2014-04-04 Thread Rich
I think that if you're worried about the soft keyboard covering your 
buttons, it'd be best to move from a dialog to a full screen activity.  
What I do to get around the soft keyboard covering my buttons at the bottom 
of an activity is to put all of the content inside of a ScrollView except 
for the bottom buttons.  That way when the soft keyboard collapses part of 
the layout, it (as far as I can tell from my own test devices) doesn't 
cover the action buttons.  You can also use an ActionBar button for the 
save action and use the back button as cancel (probably a better design 
than mine).  The Google apps usually have a checkbox in the ActionBar for 
Save and consider that back button as the intention to cancel the action.
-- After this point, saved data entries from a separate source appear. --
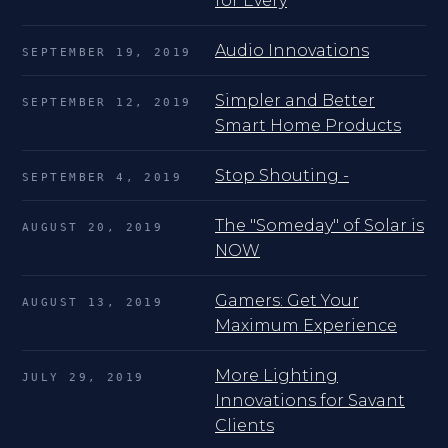
for Every
Audio Innovations
SEPTEMBER 19, 2019
Simpler and Better
SEPTEMBER 12, 2019
Smart Home Products
Stop Shouting -
SEPTEMBER 4, 2019
The "Someday" of Solar is
AUGUST 20, 2019
NOW
Gamers: Get Your
AUGUST 13, 2019
Maximum Experience
More Lighting
JULY 29, 2019
Innovations for Savant
Clients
On Friday, April 4, 2014 5:59:43 AM UTC-7, Simon Giddings wrote:

 I am working on an application where the user can create a list of items 
 (songs).
 The user can also add a text block to the list - text to be read as an 
 introduction to the next sequence of songs, for example.

 It is with this text editer activity that I am having trouble deciding 
 where to put things.
 I am displaying it as a dialog and have therefore placed cancel and ok 
 buttons at the bottom of the layout.
 However, this means that they are hidden by the virtual keyboard when the 
 focus is on the edittext widget.

 In addition, I wanted to add the ability to paste text copied from 
 elsewhere - another app, a web page.

 After having looked in the design guides ... I am no further forward.

 Should I rather be placing the cancel and ok buttons at the top of the 
 layout ?
 Should this rather be a full screen activity where I use the action bar to 
 place a paste button ?
 If I do this, should the cancel and ok buttons also be in the action bar ?

 I hope someone can advise me with this as I am stuck at this point.